# Work required:
Everything from the line containing "Identify the click" through the last line of the data below should be given again exactly, both end lines included and nothing more.
------ Task inputs ------
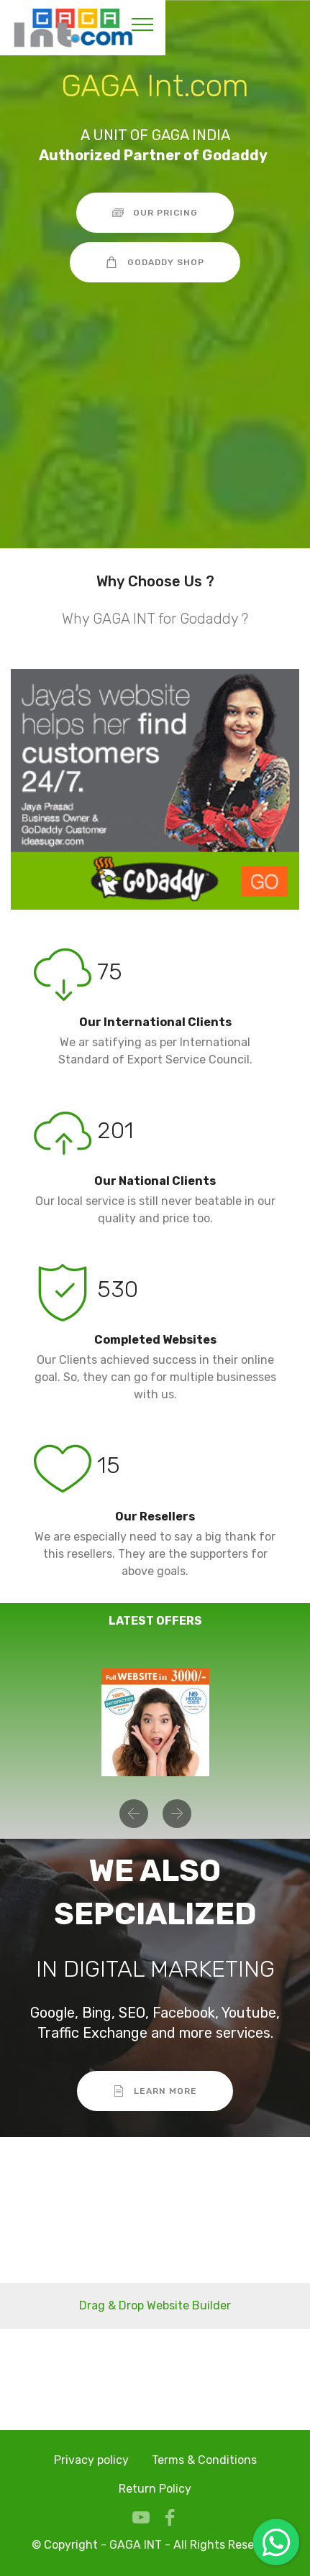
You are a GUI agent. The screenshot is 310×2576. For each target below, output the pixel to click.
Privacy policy (91, 2460)
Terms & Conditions (204, 2460)
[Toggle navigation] (143, 23)
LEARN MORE (155, 2091)
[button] (133, 1813)
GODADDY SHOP (155, 262)
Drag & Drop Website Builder (155, 2305)
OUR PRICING (155, 212)
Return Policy (155, 2489)
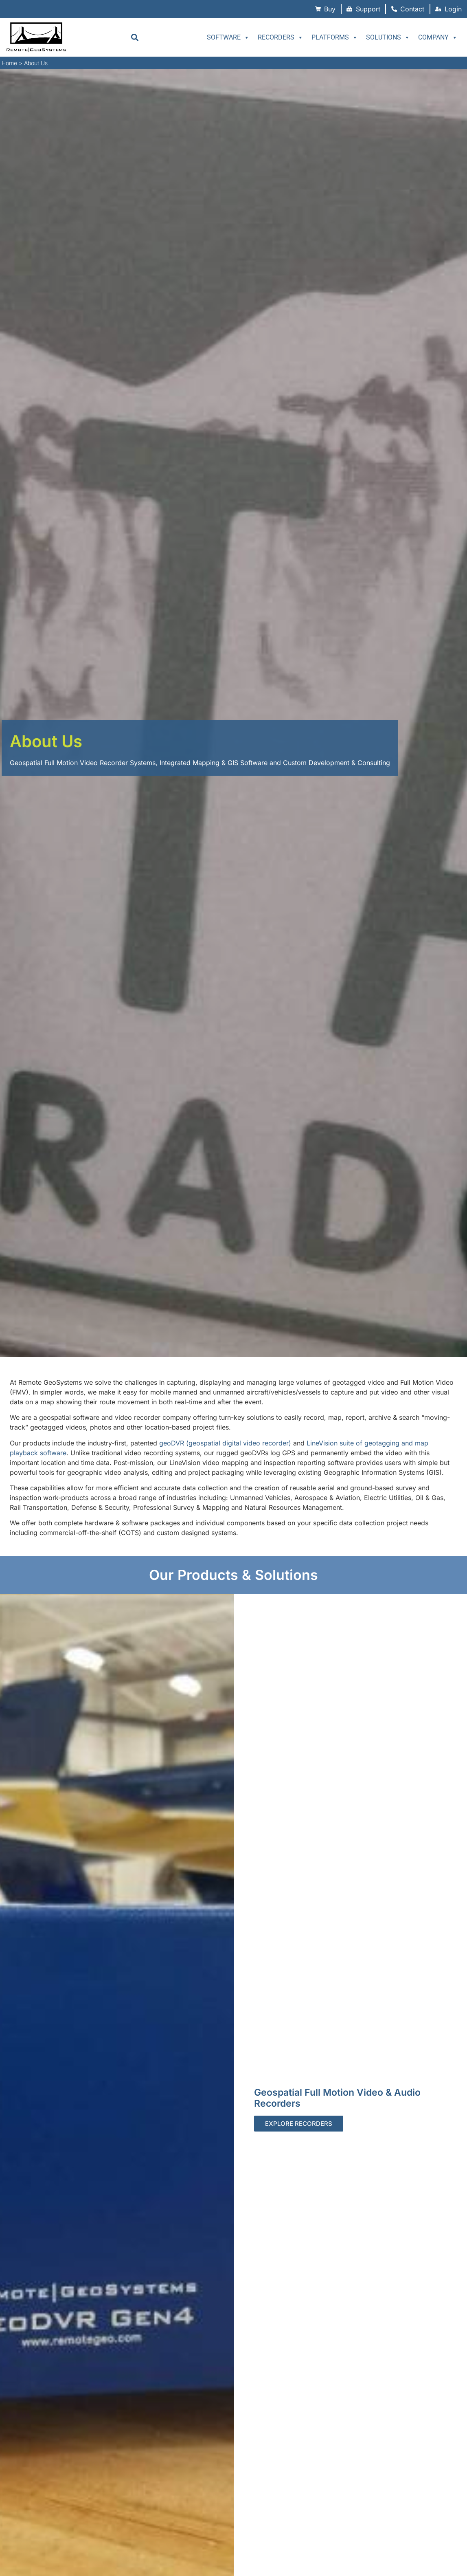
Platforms (334, 37)
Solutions (388, 37)
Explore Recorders (298, 2123)
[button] (134, 37)
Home (9, 62)
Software (228, 37)
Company (438, 37)
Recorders (280, 37)
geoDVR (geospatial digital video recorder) (225, 1443)
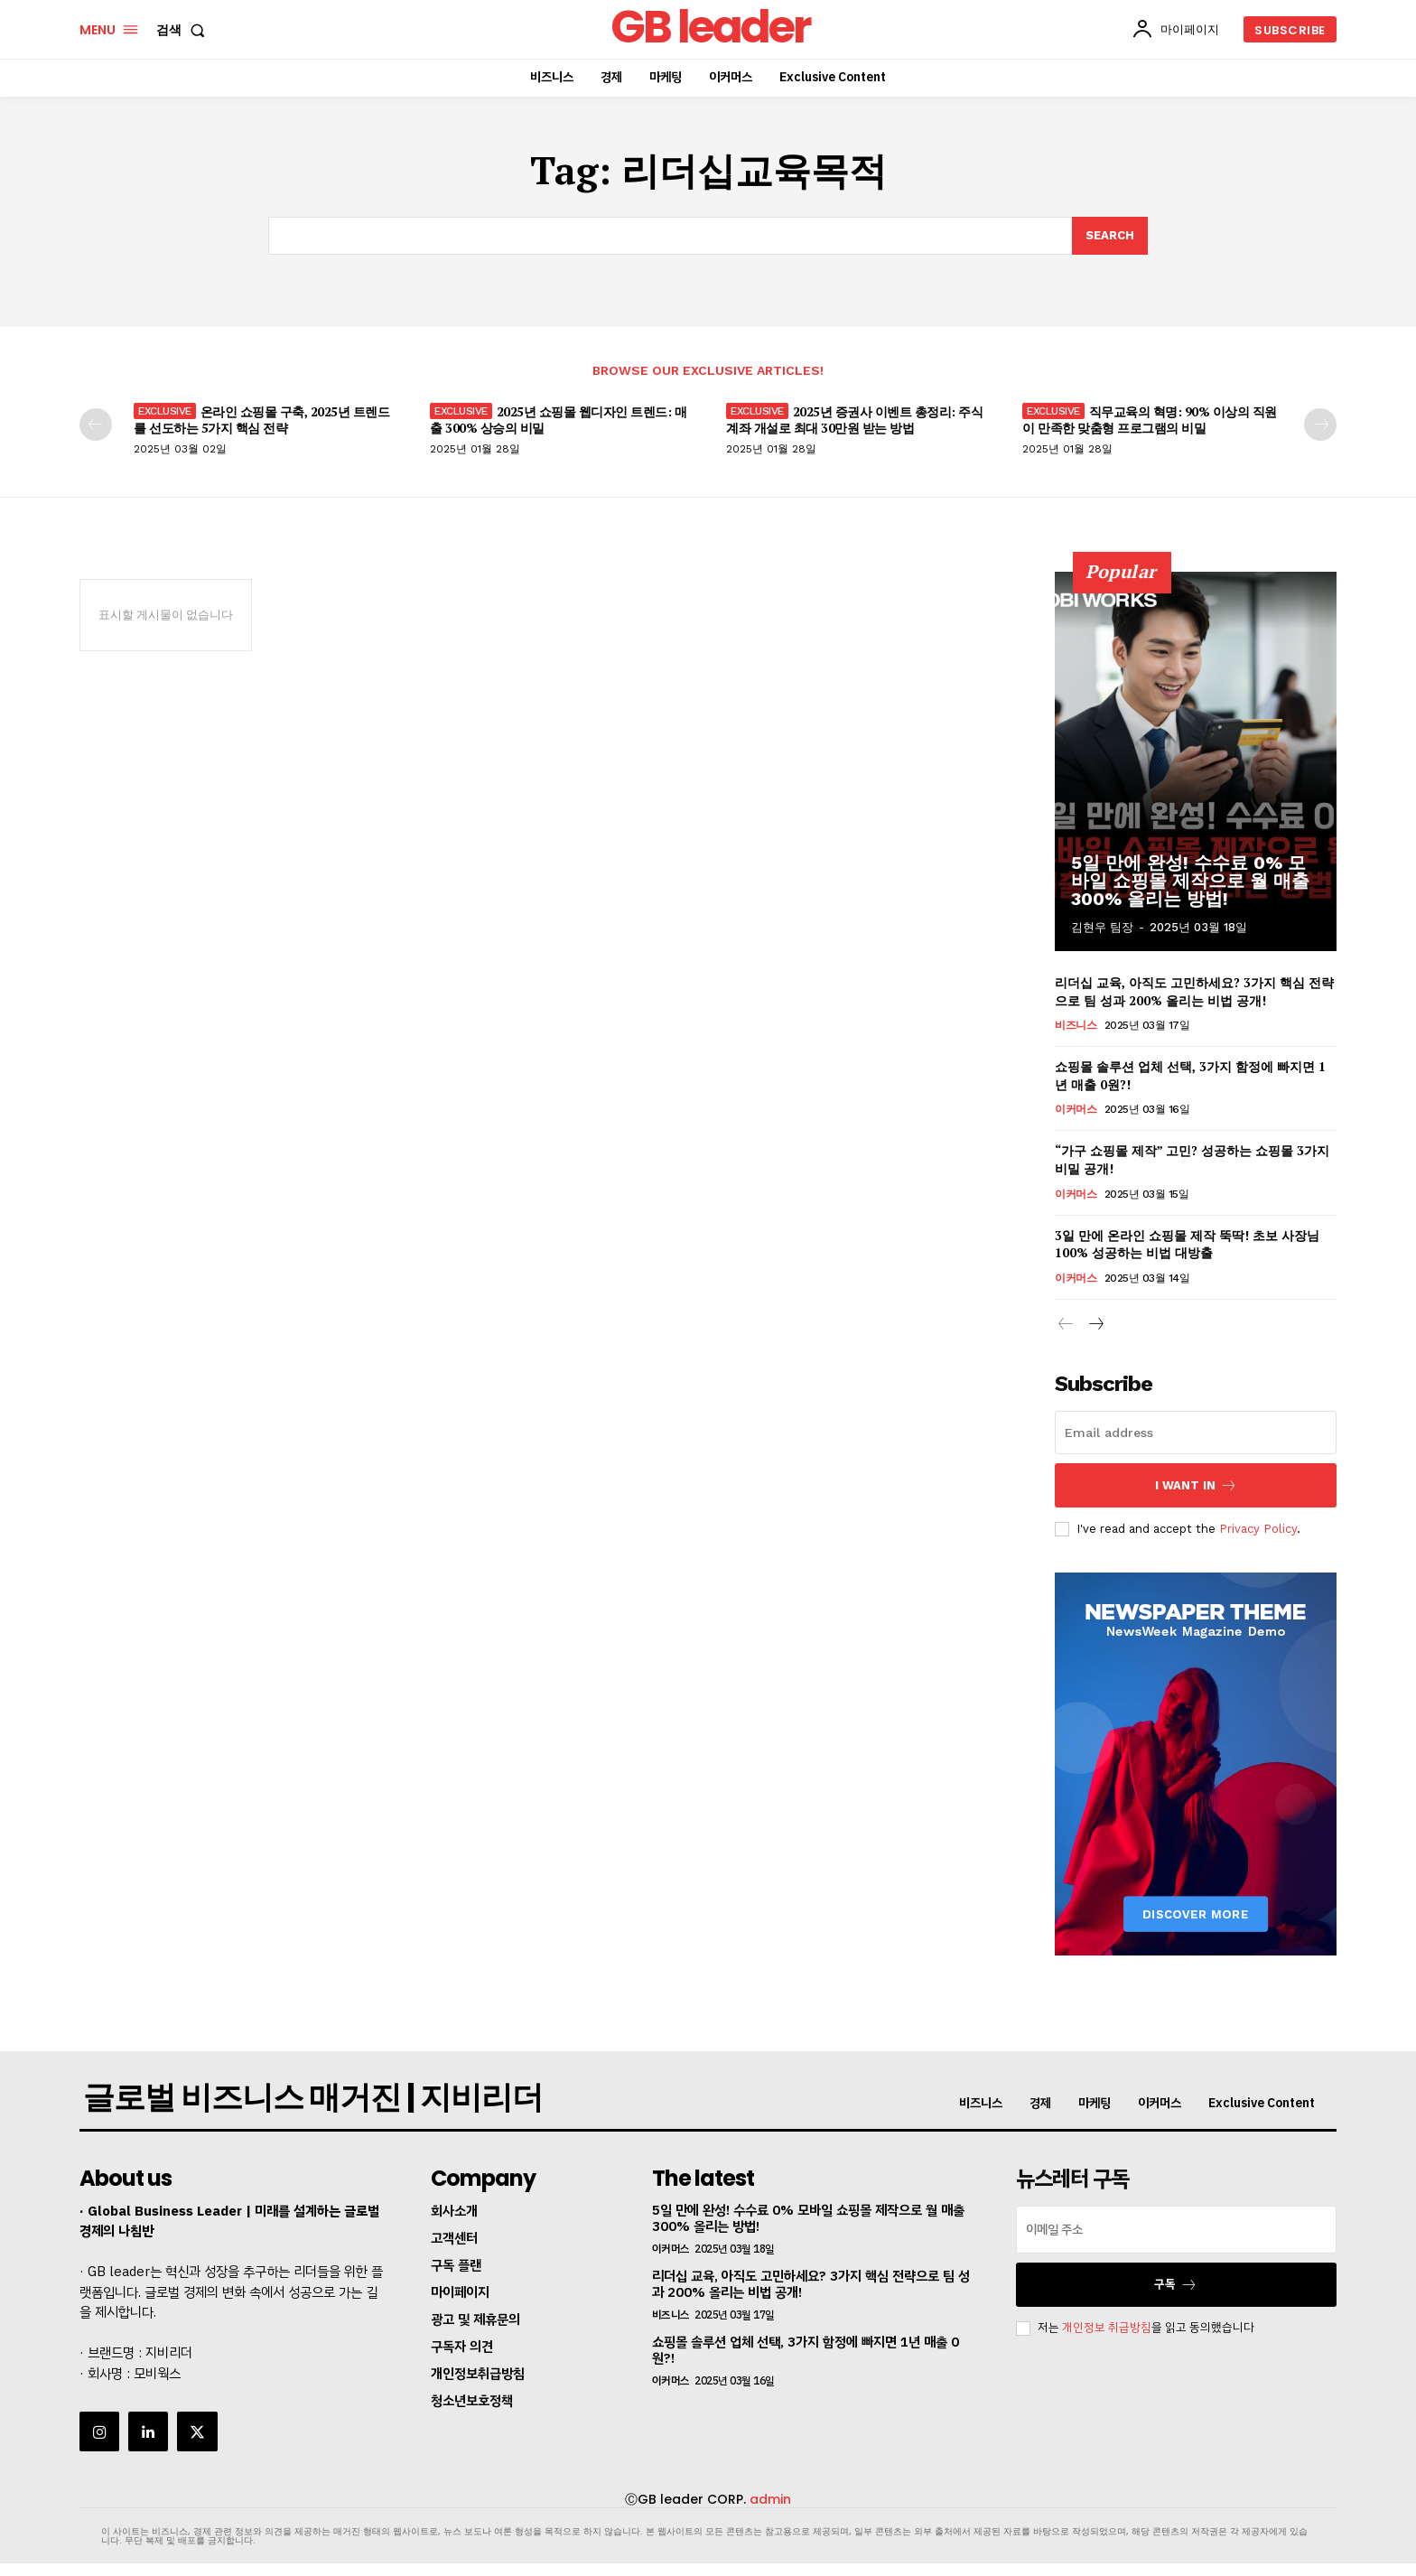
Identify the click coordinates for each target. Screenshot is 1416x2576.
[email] (1196, 1432)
------
# Exercise solution:
Identify the click coordinates for each target. Screenshot is 1416x2576.
[email] (1196, 1432)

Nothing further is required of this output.